WASHINGTON (AP) — Implacable Republican opposition to the Patient Protection and Affordable Care Act (PPACA) has Congress once more veering closer to gridlock.
In the House, more than 50 conservatives support tacking a one-year delay in implementing the health care law onto a bill needed to prevent a partial government shutdown on Oct. 1.
Senior leaders warn the GOP could suffer significant political reverses if the party goes along with the plan and President Barack Obama and Democrats resist, as they have made clear they will, but it is strongly backed by senators with tea party ties and their influential allies outside Congress. Its leading advocate, Rep. Tom Graves of Georgia, said the proposal unifies the rank and file “around two objectives we have, keeping the government open and protecting our constituents from the harmful effects of Obamacare.”
Across the Capitol, where energy legislation is under debate, Senate Republican Leader Mitch McConnell is proposing to add a one-year delay in the requirements for individuals to purchase coverage and for businesses to provide it to their employees.

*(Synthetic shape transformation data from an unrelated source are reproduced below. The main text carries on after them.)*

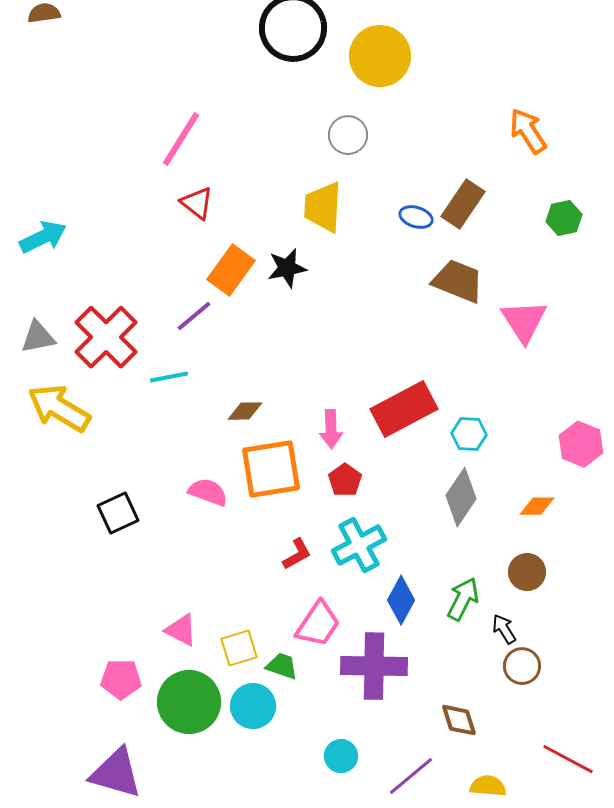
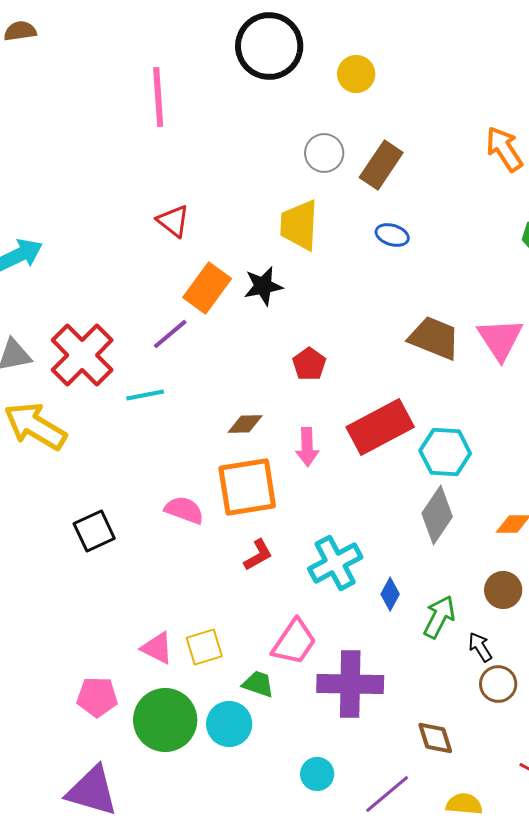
yellow circle: (380, 56) -> (356, 74), size x0.6
pink line: (181, 139) -> (158, 97), moved, turned -36
brown rectangle: (463, 204) -> (381, 165), moved
brown trapezoid: (458, 281) -> (434, 338), moved
brown diamond: (245, 411) -> (245, 424), moved
cyan hexagon: (469, 434) -> (445, 452), size x1.4
red pentagon: (345, 480) -> (309, 364), moved
red L-shape: (297, 554) -> (258, 555), moved
blue diamond: (401, 600) -> (390, 594), moved, size x0.7
yellow square: (239, 648) -> (204, 647), moved

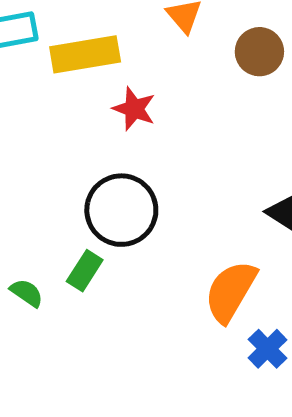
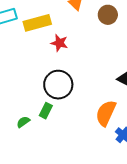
green semicircle: (27, 293) -> (23, 122), turned -64

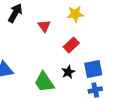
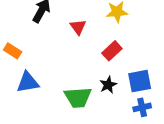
green trapezoid: (44, 82) -> (78, 97), turned -60

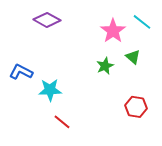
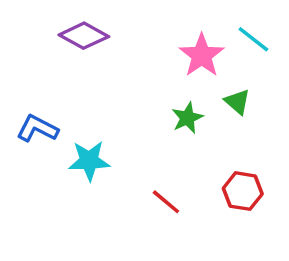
red line: (62, 122) -> (166, 202), moved

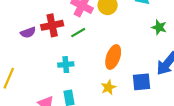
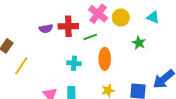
green star: (159, 27) -> (139, 43), moved
orange ellipse: (113, 57) -> (105, 59), moved, turned -30

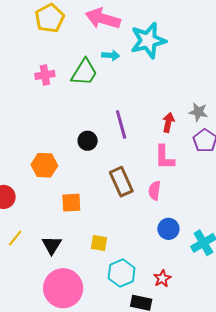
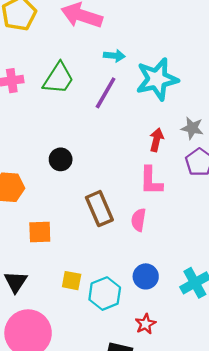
cyan star: (148, 40) -> (157, 79), moved
cyan arrow: (111, 55) -> (114, 56), moved
purple line: (121, 124) -> (106, 93), moved, turned 44
blue circle: (168, 229) -> (146, 276), moved
cyan hexagon: (122, 273) -> (105, 294), moved

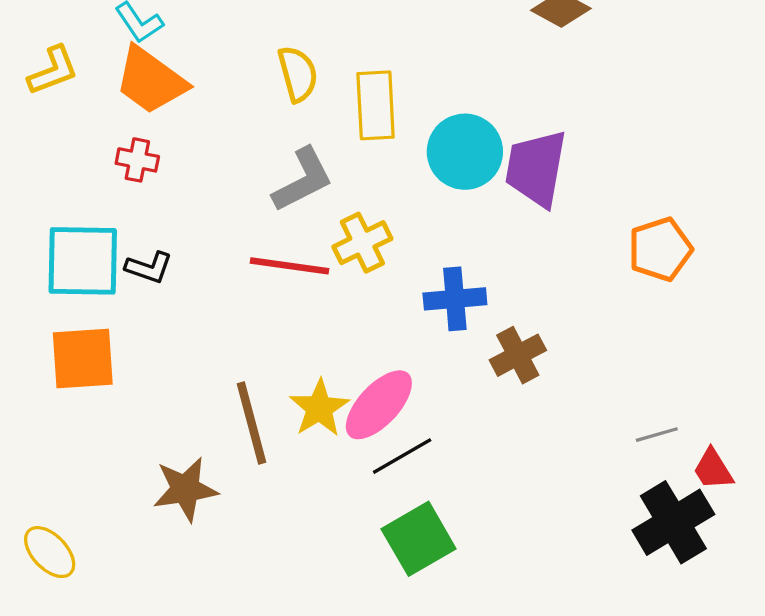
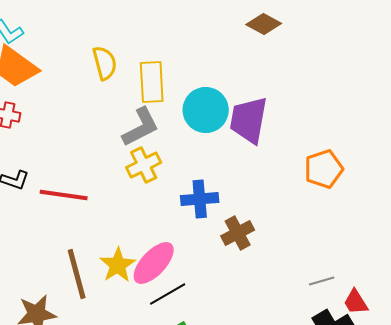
gray L-shape: (303, 180) -> (141, 127), moved
red line: (290, 266) -> (64, 195), moved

Obama has already ordered the postponement for businesses.
What Your Peers Are Reading
Additionally, Sen. David Vitter, R-La., is threatening to hold up passage until the Senate agrees to vote on a proposal that would require lawmakers, their aides and presidential political appointees to obtain their coverage through exchanges that would be set up under the law beginning Oct. 1. That, in turn, would require them to pay the full cost of their insurance out of pocket, denying them the contribution that the government currently makes as their employer.
Other Republicans have raised the possibility of tying an increase in the Treasury’s ability to borrow more money to a measure delaying or defunding the health care law, a possibility that Treasury Secretary Jack Lew flatly ruled out on Tuesday. Such efforts “are unacceptable. That is not a path toward something that can ultimately be signed into law,” he said.

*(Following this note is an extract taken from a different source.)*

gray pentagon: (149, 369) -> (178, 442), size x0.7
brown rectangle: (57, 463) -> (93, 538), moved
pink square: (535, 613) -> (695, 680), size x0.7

Senate Majority Leader Harry Reid was more cutting. “The anarchists have taken over,” the Nevada Democrat said recently, referring in less-than-friendly terms to Republicans with tea party ties. “They’ve taken over the House. Now they’re here in the Senate.”

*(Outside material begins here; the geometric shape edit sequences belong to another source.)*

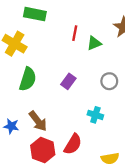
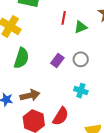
gray circle: (109, 81) -> (81, 59), moved
brown arrow: (38, 121) -> (30, 95), turned -66

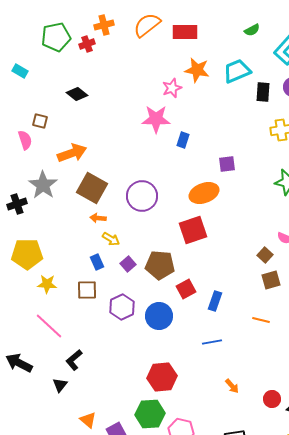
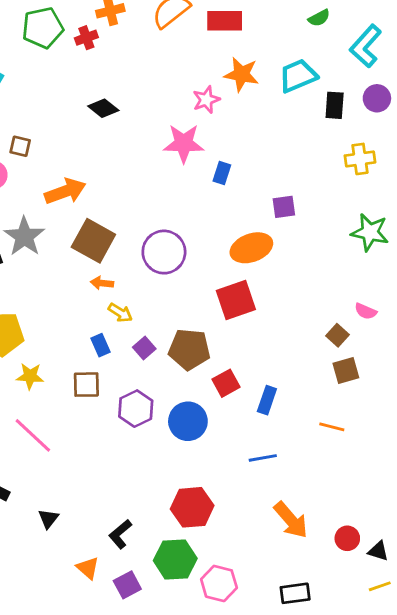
black diamond: (77, 94) -> (103, 108), moved
black L-shape: (74, 360) -> (120, 534), moved
orange arrow: (232, 386) -> (291, 520), size x1.8

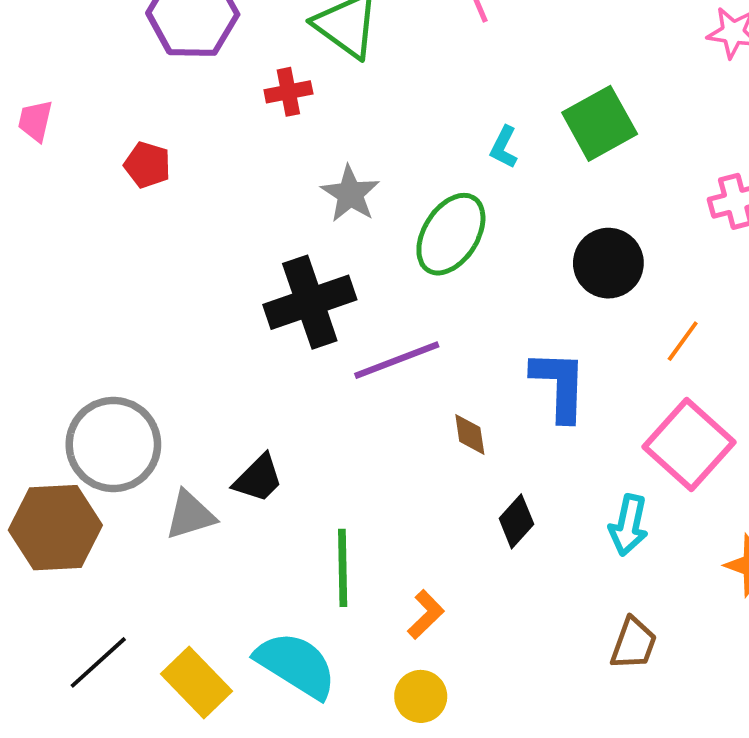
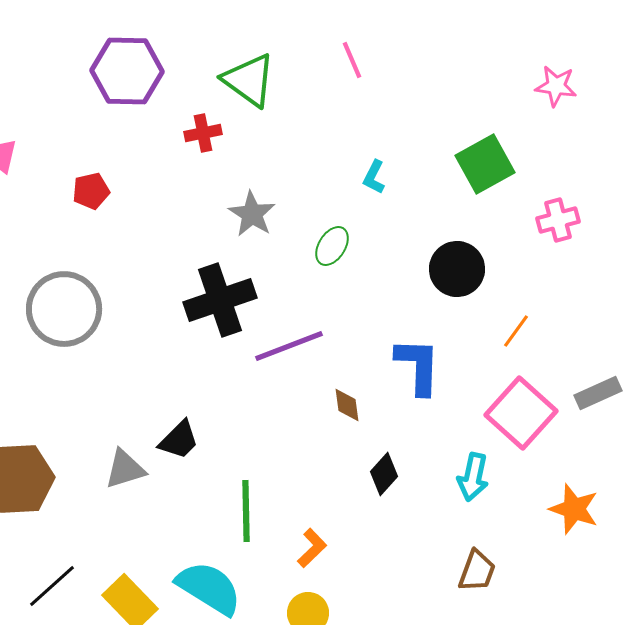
green square: (600, 123) -> (485, 164), moved
red pentagon: (147, 165) -> (91, 191), turned -30
green ellipse: (451, 234) -> (332, 246), size x0.6
gray circle: (113, 444) -> (64, 309), moved

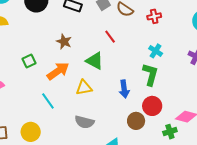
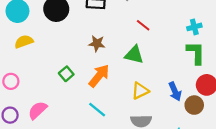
cyan cross: (156, 51) -> (194, 27), turned -32
yellow triangle: (84, 88) -> (140, 91), moved
blue arrow: (124, 89) -> (175, 91), moved

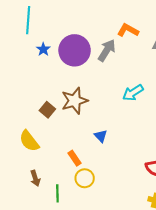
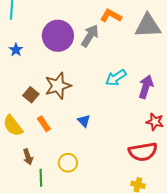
blue star: (43, 49) -> (16, 50), moved
orange rectangle: (75, 158) -> (44, 124), moved
brown arrow: (35, 178) -> (28, 157), moved

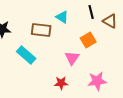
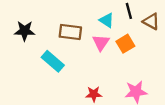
cyan triangle: (62, 17) -> (107, 20), moved
pink triangle: (72, 58) -> (101, 43), moved

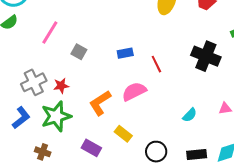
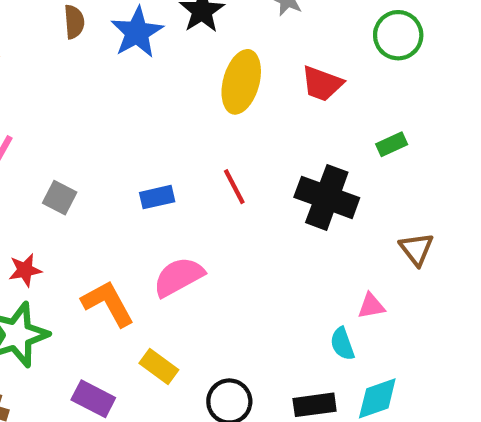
red line: (156, 64) -> (234, 187), moved
orange L-shape: (100, 103) -> (108, 303), turned 96
cyan semicircle: (190, 115) -> (342, 344), moved, turned 119

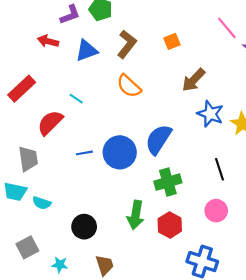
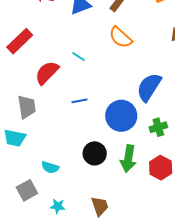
cyan line: (76, 99) -> (79, 57), moved
blue circle: (120, 152) -> (121, 116), moved
green cross: (168, 182) -> (158, 127), size x0.7
cyan semicircle: (42, 203) -> (50, 167), moved
black circle: (84, 227) -> (95, 153), moved

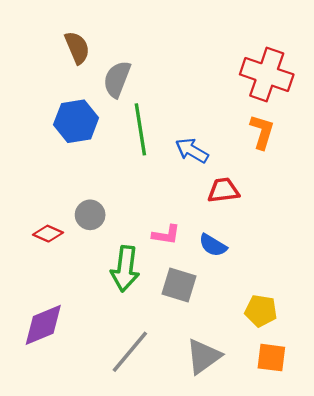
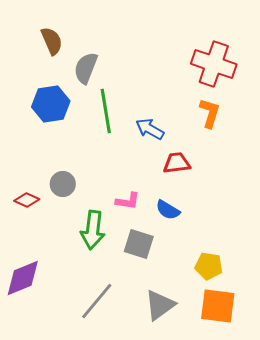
orange square: (271, 358) -> (218, 306), size x1.4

Republicans in Congress see it differently.
“Now, I know that some of you who supported this law might be thinking, “Well, they’ll learn to like it,’ ” Senate Republican Leader Mitch McConnell of Kentucky said recently. “ But it’s precisely that kind of, ‘We know what’s good for you’ attitude that’s so upsetting to my constituents. It’s what got us into this mess in the first place.”
Yet no matter how often GOP leaders pledge allegiance to the cause, tea party activists are loudly dismissive, and rarely pass up a chance to challenge McConnell or House Speaker John Boehner, R-Ohio.
A recent call from the House Republican leadership merely requiring the Senate to take a vote on delaying Obamacare was quickly shot down by the restive rank and file as too weak. That quickly gave birth to the plan backed by Graves and roughly 60 other conservatives to impose a one-year delay in implementation, even though leaders fear it risks a re-run of the twin government shutdowns nearly two decades ago that did significant damage to Republicans.